Mark Roach, MBU’s new Fine Arts Division adjunct instructor, has taken on the job of shaping future sound engineers with his own flare and experience.
By KATI ATTAWAY
A man in a green cadet hat, blue jeans and zip-up hooded jacket walks into a classroom of 14 students.
With a bright smile on his face, he explains all the reasons why audio is “awesome” while capturing his students’ attention with his abstract drawings and enthusiastic energy.
His eagerness to pass on all he knows is undeniable and his adoration for the subject is infectious.
You would never know this was his first year teaching at a college level.
Mark Roach, a new adjunct instructor for the Fine Arts Division at MBU, brings a degree in commercial music from Millikin University in Decatur, Illinois, and several years experience in the industry.
“In terms of audio, I have always had an interest in recording and performing, kind of both sides of the mic,” Roach said. “As young as high school, I remember having a little 4-track recorder, back in the day they were so different from what we have available to us now. But I went to school for commercial music and so I was very involved in studio recording classes there.”
In 1996, between his junior and senior year of college, Roach spent his summer on the crew of a large traveling group from central Illinois, learning a great deal about live sound application.
His senior year of college he mixed, engineered and produced a record for a jazz group called One Voice and that summer returned to the traveling group as a production crew chief.

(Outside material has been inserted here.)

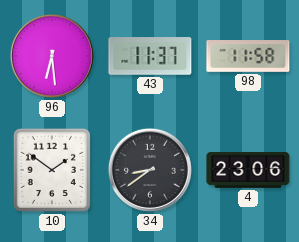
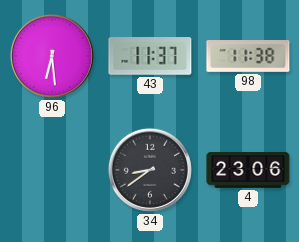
98: 11:58 -> 11:38
10: 1:51 -> none
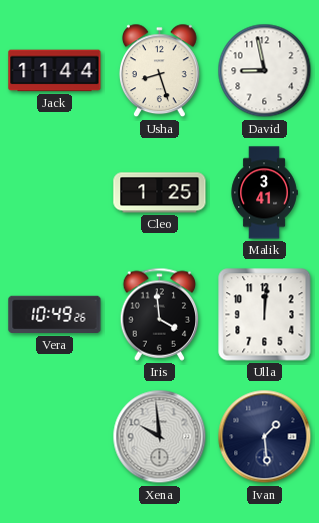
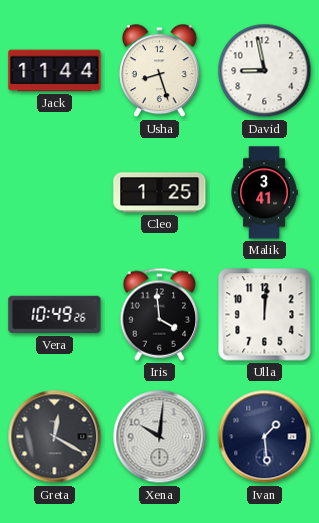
Greta: none -> 12:20
Xena: 9:59 -> 10:01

“Then I moved to Nashville, spent a little time there, and came back to St. Louis and immediately got involved in a church. And at the church I was basically the leader of all the tech ministries and the music ministries,” Roach explained. “So there I was again on both sides of the microphone, leading worship, purchasing and maintaining all of the sound and tech equipment and produced some recorders there. But also was leading worship and writing songs.”

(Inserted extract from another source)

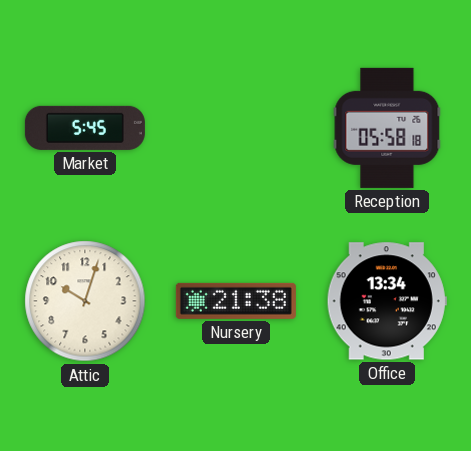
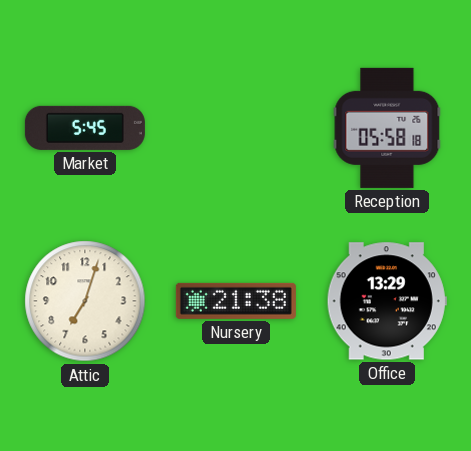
Attic: 10:03 -> 7:03
Office: 13:34 -> 13:29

His credentials reach even further with his own personal journey as an artist.
“I recorded my first demo in high school but my first full length record I recorded in the spring of ’97 as my senior project,” Roach said. “I was signed in 2006, recorded in the fall of 2006 and released my debut record ‘Every Reason Why’ in July of 2007.”
Roach, now an independent artist and producer, had always enjoyed teaching.
“So some of the most influential men and women in my life have been my teachers, from … elementary school all the way up through high school and through college,” Roach said. “It’s always inspired me, the idea of how they poured into me and the idea of being able to pour into someone even a microcosm of the way my teachers affected my life: spiritually, intellectually and in lots of other ways.”
Roach felt he had big shoes to fill.
“He’s a fantastic instructor. I’d probably say one of my favorite instructors I’ve ever had,” said Aaron Feeley, a junior at MBU who is majoring in broadcast media.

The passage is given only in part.